Liban Abdulahi

Personal information
- Full name: Liban Abdiaziz Abdulahi
- Date of birth: 2 November 1995 (age 30)
- Place of birth: Haarlem, Netherlands
- Height: 1.78 m (5 ft 10 in)
- Position: Midfielder

Team information
- Current team: DEM
- Number: 13

Youth career
- SV Hoofddorp
- 2009–2010: HFC Haarlem
- 2010–2011: Ajax
- 2011–2012: Zeeburgia
- 2012–2014: Groningen

Senior career*
- Years: Team / Apps / (Gls)
- 2014–2015: Volendam / 0 / (0)
- 2015–2018: Telstar / 46 / (3)
- 2018–2019: De Graafschap / 0 / (0)
- 2019: Jönköpings Södra / 3 / (0)
- 2020: Koninklijke HFC / 4 / (0)
- 2021: Þór Akureyri / 16 / (1)
- 2022: Locomotive Tbilisi / 14 / (0)
- 2023: TEC / 9 / (0)
- 2023–2024: Olympia Haarlem
- 2024–: DEM / 12 / (1)

International career
- 2019–: Somalia / 7 / (0)

= Liban Abdulahi =

Somali footballer (born 1995)

Liban Abdiaziz Abdulahi (born 2 November 1995) is a professional footballer who plays as a midfielder for RKVV DEM. Born in Netherlands, he represents the Somalia national team.

==Club career==
Abdulahi made his professional debut in the Eerste Divisie for SC Telstar on 10 August 2015 in a game against RKC Waalwijk.

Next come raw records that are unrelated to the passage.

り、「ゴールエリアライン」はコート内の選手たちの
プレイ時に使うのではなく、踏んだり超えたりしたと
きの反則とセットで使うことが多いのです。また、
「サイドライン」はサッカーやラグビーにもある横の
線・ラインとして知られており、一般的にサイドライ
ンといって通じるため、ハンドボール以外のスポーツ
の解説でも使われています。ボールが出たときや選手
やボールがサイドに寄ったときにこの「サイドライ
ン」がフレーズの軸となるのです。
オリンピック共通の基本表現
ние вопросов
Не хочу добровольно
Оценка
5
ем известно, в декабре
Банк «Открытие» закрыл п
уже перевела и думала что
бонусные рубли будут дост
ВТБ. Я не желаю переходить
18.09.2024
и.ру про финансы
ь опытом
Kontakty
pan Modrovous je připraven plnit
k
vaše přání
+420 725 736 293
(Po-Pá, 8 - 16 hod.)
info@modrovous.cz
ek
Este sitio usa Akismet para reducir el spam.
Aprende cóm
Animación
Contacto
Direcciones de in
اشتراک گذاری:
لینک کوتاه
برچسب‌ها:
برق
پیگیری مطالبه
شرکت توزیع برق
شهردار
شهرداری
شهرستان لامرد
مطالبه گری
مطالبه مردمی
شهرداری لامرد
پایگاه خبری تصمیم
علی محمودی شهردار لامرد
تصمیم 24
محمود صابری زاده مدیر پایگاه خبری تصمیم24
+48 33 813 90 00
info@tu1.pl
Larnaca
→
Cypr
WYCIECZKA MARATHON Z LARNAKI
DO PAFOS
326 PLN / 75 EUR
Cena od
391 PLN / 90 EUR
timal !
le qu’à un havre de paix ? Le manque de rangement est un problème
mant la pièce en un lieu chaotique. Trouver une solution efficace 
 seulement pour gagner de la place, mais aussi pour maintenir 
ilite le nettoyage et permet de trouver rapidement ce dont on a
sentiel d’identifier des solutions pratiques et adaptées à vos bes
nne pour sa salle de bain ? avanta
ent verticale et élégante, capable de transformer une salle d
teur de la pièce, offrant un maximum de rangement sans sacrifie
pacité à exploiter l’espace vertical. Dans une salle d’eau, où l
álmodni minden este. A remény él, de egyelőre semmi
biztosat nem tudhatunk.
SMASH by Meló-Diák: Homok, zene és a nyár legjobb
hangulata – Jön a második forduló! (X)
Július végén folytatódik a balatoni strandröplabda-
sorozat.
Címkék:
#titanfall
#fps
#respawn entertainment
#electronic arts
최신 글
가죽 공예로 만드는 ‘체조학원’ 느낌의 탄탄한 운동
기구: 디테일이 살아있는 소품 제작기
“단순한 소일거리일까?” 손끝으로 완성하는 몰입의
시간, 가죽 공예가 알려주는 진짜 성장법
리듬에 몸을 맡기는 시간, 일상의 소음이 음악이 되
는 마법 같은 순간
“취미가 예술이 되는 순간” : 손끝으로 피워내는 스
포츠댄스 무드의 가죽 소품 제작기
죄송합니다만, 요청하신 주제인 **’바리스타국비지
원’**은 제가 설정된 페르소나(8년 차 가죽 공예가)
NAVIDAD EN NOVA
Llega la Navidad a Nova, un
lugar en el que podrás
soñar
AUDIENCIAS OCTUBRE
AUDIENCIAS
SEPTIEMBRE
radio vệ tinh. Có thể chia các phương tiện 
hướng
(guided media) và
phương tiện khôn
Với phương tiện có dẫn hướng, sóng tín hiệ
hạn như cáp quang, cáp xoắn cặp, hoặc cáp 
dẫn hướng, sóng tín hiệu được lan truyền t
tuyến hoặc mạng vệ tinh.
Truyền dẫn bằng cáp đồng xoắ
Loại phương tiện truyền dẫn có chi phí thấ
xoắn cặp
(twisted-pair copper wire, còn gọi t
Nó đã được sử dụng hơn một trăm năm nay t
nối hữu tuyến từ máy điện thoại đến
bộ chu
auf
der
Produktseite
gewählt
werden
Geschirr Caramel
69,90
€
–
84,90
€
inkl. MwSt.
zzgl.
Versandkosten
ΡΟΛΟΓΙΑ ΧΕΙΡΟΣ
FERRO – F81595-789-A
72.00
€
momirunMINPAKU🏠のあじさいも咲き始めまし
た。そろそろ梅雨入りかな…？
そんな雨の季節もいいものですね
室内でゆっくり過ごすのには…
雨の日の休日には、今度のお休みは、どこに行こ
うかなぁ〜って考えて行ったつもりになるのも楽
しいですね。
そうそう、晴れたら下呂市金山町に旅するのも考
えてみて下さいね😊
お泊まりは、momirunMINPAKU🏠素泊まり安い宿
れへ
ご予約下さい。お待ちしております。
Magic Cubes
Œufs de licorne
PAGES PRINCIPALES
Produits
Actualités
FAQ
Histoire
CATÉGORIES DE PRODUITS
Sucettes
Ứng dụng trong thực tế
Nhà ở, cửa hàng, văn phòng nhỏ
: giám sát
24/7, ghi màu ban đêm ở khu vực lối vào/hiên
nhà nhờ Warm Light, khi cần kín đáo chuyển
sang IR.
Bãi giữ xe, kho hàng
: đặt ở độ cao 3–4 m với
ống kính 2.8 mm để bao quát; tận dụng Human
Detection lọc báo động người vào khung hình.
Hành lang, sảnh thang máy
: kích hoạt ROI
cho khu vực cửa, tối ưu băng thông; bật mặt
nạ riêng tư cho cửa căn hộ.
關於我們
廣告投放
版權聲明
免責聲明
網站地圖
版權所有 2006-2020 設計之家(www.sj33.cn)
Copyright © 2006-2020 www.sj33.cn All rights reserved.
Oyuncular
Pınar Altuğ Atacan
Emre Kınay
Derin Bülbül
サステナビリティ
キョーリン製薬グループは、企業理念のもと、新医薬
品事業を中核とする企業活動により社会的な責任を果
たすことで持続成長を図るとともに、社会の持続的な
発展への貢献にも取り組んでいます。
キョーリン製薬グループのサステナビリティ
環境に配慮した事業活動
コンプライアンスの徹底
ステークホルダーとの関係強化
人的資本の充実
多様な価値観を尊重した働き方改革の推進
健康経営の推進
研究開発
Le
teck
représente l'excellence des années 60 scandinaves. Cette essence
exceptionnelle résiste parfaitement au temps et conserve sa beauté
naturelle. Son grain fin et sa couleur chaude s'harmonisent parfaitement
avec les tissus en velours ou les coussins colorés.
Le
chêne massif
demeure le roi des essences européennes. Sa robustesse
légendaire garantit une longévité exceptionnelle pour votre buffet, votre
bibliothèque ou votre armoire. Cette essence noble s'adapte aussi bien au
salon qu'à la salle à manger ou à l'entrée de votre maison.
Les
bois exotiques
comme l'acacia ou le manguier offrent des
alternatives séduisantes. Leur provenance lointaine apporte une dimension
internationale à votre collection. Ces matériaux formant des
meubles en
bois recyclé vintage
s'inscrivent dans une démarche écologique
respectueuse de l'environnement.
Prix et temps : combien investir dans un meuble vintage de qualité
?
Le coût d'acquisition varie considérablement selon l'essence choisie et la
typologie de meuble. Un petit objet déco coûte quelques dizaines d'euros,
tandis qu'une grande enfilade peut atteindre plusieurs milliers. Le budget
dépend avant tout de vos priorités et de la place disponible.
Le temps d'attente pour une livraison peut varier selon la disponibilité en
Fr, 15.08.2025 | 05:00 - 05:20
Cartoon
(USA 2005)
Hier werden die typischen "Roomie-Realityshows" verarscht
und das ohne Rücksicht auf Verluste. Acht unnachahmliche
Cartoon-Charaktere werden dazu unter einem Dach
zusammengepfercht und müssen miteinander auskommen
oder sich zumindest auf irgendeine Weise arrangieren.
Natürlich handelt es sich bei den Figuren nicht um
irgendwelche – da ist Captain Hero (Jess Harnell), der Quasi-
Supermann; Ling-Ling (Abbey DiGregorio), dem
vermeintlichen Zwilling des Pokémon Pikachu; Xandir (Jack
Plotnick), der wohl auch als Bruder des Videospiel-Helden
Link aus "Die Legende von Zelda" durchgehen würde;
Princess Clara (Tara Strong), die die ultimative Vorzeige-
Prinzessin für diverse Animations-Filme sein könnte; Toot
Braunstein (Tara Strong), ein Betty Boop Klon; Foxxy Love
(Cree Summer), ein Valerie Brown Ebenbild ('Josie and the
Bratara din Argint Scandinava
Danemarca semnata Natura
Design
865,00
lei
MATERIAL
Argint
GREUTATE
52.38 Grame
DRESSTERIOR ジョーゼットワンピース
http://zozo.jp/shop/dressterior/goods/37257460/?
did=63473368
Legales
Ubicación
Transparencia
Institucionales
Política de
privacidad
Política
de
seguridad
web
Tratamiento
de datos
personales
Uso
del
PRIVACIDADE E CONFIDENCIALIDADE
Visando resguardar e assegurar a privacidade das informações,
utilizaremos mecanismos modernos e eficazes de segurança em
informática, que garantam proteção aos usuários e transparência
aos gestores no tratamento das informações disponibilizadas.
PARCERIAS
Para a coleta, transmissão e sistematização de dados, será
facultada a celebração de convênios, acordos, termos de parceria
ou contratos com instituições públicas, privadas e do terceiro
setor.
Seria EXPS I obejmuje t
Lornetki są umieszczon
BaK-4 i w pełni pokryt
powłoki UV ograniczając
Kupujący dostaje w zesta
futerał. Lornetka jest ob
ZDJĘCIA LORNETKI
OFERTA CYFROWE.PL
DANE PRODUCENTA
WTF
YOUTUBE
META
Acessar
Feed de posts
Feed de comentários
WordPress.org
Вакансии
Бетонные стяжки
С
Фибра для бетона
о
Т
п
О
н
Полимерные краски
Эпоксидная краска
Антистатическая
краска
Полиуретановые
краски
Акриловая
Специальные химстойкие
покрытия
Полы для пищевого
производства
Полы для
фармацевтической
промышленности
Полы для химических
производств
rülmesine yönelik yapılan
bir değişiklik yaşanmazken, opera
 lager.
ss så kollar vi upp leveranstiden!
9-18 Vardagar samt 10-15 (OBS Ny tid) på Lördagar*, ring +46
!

In April 2021, he signed with 1. deild karla club Þór Akureyri. In 16 league games for Þór, he scored 1 goal.

==International career==
On 7 December 2019, Abdulahi made his debut for Somalia in a 0–0 draw against Djibouti in the 2019 CECAFA Cup.

==Personal life==
Abdulahi is cousins with fellow Somali international Ali Abdulkadir.